Aim of the exercise
In the records below, find the line that contains "2026/9/13(Sun) 12:30 ~" and the line that contains "were some of", then retype exactly those two lines and every line between them.

Source data
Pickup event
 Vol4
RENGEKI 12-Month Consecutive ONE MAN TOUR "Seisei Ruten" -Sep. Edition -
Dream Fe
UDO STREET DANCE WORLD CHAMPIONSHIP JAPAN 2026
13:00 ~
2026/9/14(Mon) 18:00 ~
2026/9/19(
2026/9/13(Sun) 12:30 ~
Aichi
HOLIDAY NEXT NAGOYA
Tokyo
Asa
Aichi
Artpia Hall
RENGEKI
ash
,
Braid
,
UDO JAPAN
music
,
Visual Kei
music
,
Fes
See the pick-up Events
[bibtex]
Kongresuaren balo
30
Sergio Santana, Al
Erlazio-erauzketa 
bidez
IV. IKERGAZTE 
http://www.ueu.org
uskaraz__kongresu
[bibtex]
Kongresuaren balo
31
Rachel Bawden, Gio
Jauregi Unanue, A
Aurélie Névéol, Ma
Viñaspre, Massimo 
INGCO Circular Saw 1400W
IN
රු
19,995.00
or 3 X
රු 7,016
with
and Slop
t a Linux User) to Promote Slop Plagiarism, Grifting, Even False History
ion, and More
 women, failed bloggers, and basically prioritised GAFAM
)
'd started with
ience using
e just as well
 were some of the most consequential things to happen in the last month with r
---
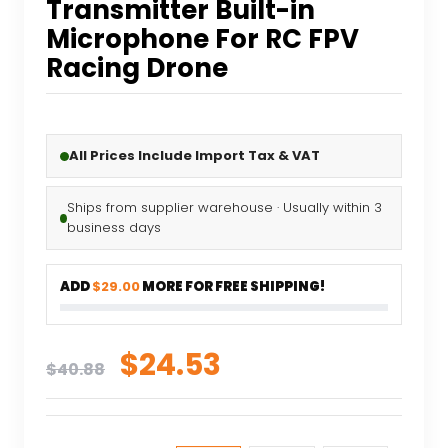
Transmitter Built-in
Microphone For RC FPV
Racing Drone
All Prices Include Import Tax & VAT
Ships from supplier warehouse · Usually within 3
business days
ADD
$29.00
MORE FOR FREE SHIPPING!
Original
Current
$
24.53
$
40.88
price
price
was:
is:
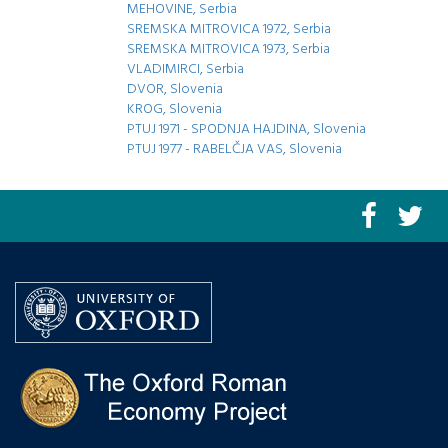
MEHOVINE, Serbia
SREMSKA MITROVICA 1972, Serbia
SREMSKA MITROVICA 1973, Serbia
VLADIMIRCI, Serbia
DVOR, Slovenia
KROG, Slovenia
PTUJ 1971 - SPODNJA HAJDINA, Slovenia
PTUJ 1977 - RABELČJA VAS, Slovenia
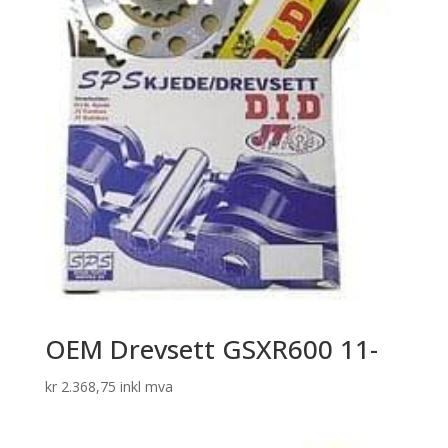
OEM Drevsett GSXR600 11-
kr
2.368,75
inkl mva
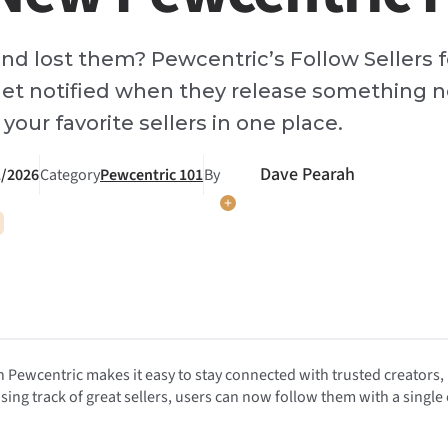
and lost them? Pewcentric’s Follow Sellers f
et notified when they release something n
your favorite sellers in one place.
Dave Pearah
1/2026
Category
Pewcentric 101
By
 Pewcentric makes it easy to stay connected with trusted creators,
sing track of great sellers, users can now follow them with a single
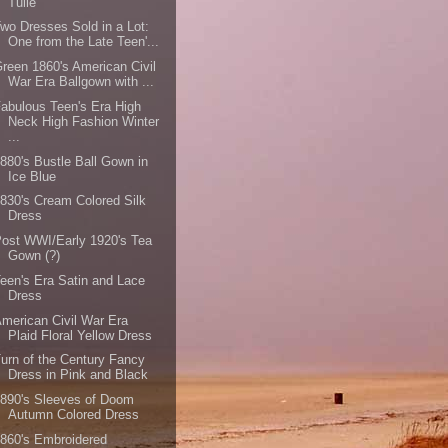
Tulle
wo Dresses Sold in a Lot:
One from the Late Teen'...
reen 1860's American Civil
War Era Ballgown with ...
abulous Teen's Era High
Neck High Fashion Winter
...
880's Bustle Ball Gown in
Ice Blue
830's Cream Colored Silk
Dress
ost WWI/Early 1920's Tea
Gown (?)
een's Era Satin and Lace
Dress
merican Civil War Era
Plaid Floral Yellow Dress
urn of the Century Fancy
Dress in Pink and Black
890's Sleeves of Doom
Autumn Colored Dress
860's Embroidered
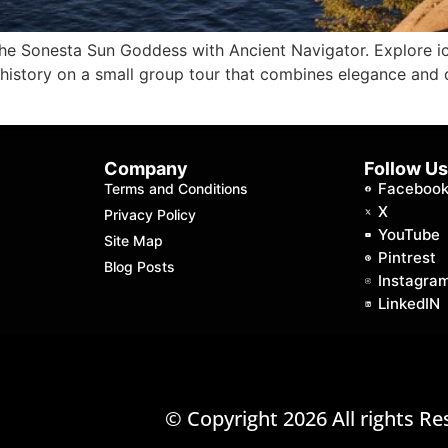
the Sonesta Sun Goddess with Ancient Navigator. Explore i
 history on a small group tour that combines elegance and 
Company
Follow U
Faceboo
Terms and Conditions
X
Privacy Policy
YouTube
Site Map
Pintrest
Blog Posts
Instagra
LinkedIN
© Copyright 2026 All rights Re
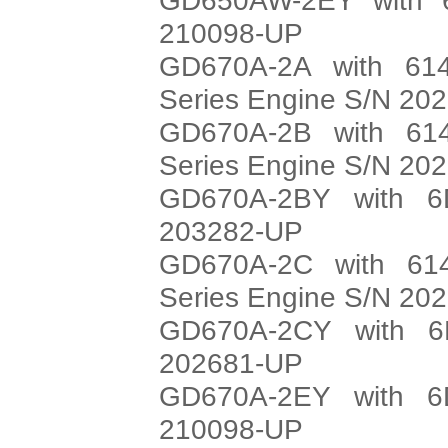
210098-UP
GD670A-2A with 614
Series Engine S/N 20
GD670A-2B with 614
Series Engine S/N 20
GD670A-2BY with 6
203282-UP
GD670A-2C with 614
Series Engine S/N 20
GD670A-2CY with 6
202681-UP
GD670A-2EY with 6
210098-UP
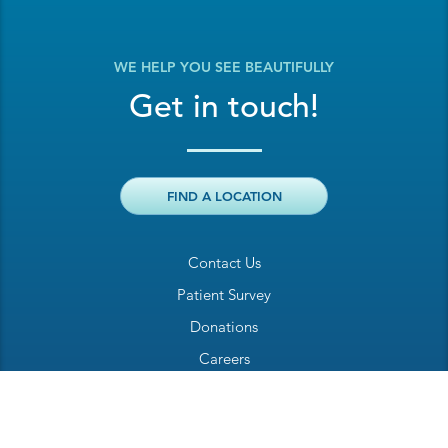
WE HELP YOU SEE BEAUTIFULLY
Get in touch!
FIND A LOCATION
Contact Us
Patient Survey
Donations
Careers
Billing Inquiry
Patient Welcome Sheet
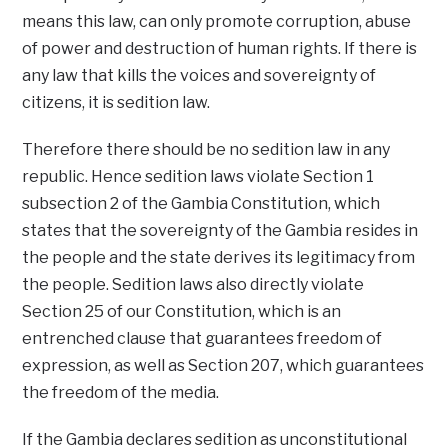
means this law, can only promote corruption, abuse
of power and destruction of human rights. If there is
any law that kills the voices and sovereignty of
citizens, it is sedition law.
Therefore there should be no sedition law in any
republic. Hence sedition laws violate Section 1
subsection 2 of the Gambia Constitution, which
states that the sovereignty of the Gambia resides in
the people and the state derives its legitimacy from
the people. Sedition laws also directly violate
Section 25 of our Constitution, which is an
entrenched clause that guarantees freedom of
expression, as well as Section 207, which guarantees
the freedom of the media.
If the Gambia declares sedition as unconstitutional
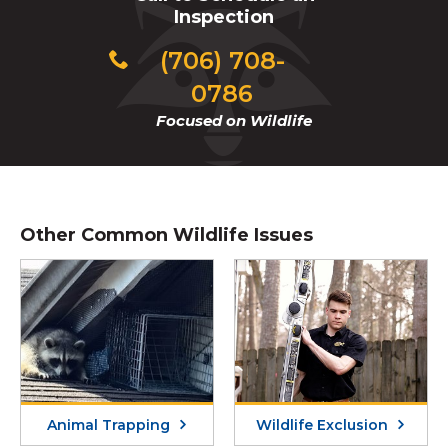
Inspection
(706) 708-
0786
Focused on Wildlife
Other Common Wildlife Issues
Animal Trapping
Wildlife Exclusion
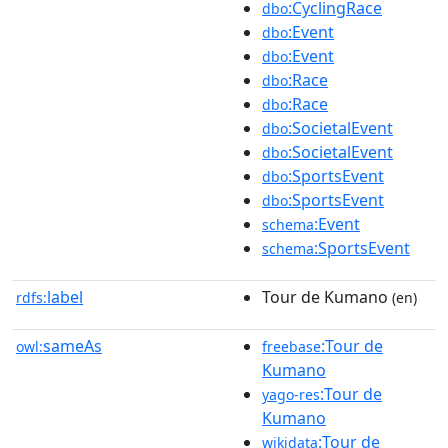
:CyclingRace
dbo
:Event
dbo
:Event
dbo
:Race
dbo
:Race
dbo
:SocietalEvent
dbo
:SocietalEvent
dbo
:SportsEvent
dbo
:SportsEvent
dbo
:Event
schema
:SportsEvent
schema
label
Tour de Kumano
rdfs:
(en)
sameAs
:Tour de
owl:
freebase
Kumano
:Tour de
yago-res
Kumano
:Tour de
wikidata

Exercise answer
2026/9/13(Sun) 12:30 ~
Aichi
HOLIDAY NEXT NAGOYA
Tokyo
Asa
Aichi
Artpia Hall
RENGEKI
ash
,
Braid
,
UDO JAPAN
music
,
Visual Kei
music
,
Fes
See the pick-up Events
[bibtex]
Kongresuaren balo
30
Sergio Santana, Al
Erlazio-erauzketa 
bidez
IV. IKERGAZTE 
http://www.ueu.org
uskaraz__kongresu
[bibtex]
Kongresuaren balo
31
Rachel Bawden, Gio
Jauregi Unanue, A
Aurélie Névéol, Ma
Viñaspre, Massimo 
INGCO Circular Saw 1400W
IN
රු
19,995.00
or 3 X
රු 7,016
with
and Slop
t a Linux User) to Promote Slop Plagiarism, Grifting, Even False History
ion, and More
 women, failed bloggers, and basically prioritised GAFAM
)
'd started with
ience using
e just as well
 were some of the most consequential things to happen in the last month with r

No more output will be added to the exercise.